As the prospectus reads, the company competes with REITs and other types of institutional funds:
“We face competition for acquisitions of real property from investors, including traded and non-traded public REITs, private equity investors and institutional investment funds, some of which have greater financial resources than we do, a greater ability to borrow funds to acquire properties and the ability to accept more risk.” Source: Prospectus
According to Statista, in 2020, REITs traded on average at 12.79x-23.06x EBITDA. Other sources also offer similar trading range. Netstreit does not have a significant amount of debt, so I don’t see why the company would trade at 10x-12x EBITDA. The EBITDA margin is close to 14%-16%, which is, as compared to REITs, not small. In my view, the shares will most likely trade at more than $21 per share. A ratio of 23x 2020 EBITDA would mean a share price of $37, which, I believe, would be an expensive valuation. Given these figures, I see more upside in the share price than downside.
Risks
Though the company has a solid portfolio, it may be damaged in certain ways by the COVID-19 pandemic. If tenants cannot pay the rent, the company’s sales will most likely suffer:
“The COVID-19 pandemic has had, and another pandemic in the future could have, repercussions across regional and global economies and financial markets and could also have material adverse effects on some of our tenants’ ability to pay rent and on our ability to successfully operate and our financial condition, results of operations and cash flows.” Source: Prospectus
There are several large stakeholders, which own a significant amount of shares. If we buy shares in the IPO, we will be minority shareholders. We will have a lot of trouble in imposing decisions, which may be good for both the company and us.
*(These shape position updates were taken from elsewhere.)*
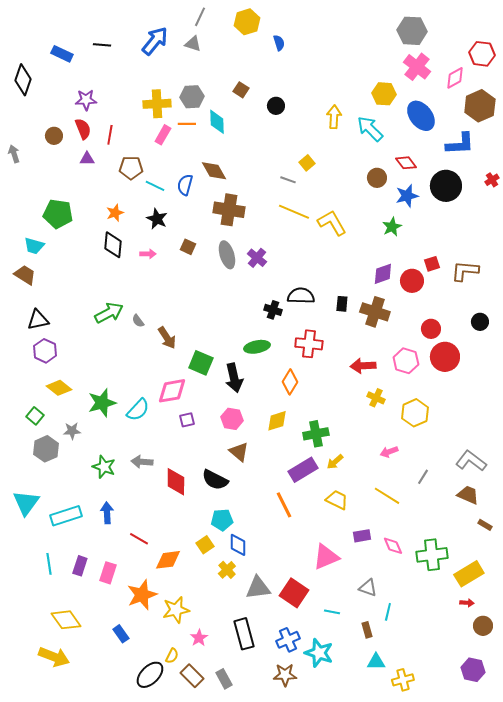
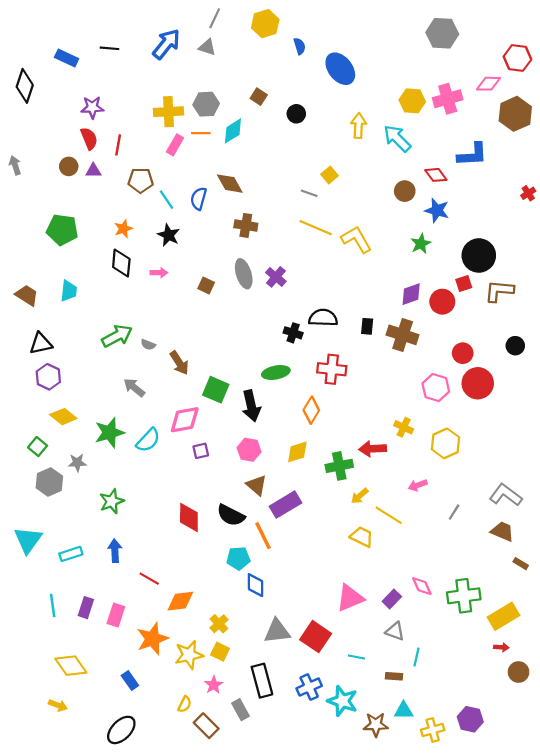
pink cross: (417, 67) -> (448, 99), moved, turned 36
pink diamond: (455, 78) -> (488, 84), turned 30
blue ellipse: (421, 116) -> (340, 69), moved
cyan diamond: (217, 122) -> (233, 131), turned 60
brown circle: (54, 136) -> (69, 166), moved
blue L-shape: (460, 144) -> (472, 155), moved
cyan line: (155, 186) -> (166, 200), turned 30
black circle: (446, 186) -> (479, 255), moved
blue star: (407, 196) -> (437, 210), turned 30
brown cross: (229, 210) -> (246, 225), size x0.7
cyan trapezoid: (34, 246) -> (69, 291), moved, turned -100
brown square: (188, 247) -> (206, 286), moved
gray semicircle: (138, 321) -> (148, 345), turned -32
red arrow: (363, 366) -> (373, 449), moved
gray arrow: (142, 462) -> (134, 388), moved, turned 35
green star: (104, 467) -> (112, 501), turned 30
purple rectangle: (303, 470) -> (286, 505), moved
yellow line: (387, 496) -> (389, 515), moved
orange line: (284, 505) -> (263, 536), moved
cyan rectangle: (66, 516) -> (71, 554), size x0.7
purple rectangle: (362, 536) -> (392, 599), moved, turned -36
yellow square: (205, 545) -> (220, 652), moved, turned -30
yellow cross: (227, 570) -> (219, 624), moved
brown rectangle: (367, 630) -> (394, 676), turned -70
yellow arrow: (54, 657) -> (58, 705), size x0.6
purple hexagon: (473, 670) -> (470, 719), moved
black ellipse: (150, 675) -> (121, 730), moved
brown star: (285, 675) -> (376, 725), moved
gray rectangle: (224, 679) -> (240, 710), moved

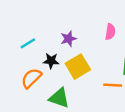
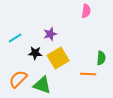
pink semicircle: (110, 32) -> (86, 11), moved
orange semicircle: (31, 78) -> (18, 79), moved

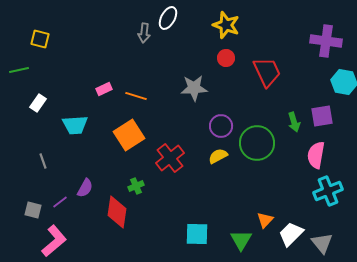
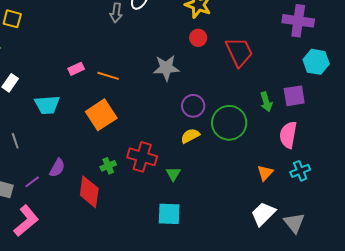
red cross: (170, 158) -> (142, 157), moved, turned -36
cyan cross: (328, 191) -> (300, 171), size x0.7
orange triangle: (265, 220) -> (265, 173), moved
green triangle: (241, 240) -> (173, 174), moved, size x0.7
Netstreit makes the following remark in this regard:
“The ability of our stockholders to control our policies and effect a change of control of our company is limited by certain provisions of our charter and bylaws and by Maryland law.” Source: Prospectus
Conclusion
In my opinion, Netstreit will not trade at $21 per share. I will be buying shares if it trades at this mark or below. In my opinion, the normal valuation would be something between $21 and $37. Without significant financial debt, good customers, and a significant amount of recurrent revenue, I don’t see why the company would not trade at that range. There are certain risks, but I don’t believe that the company is too risky for conservative individuals. Everybody will most likely have a look at the company’s business model.
Disclosure: We don’t hold Netstreit shares.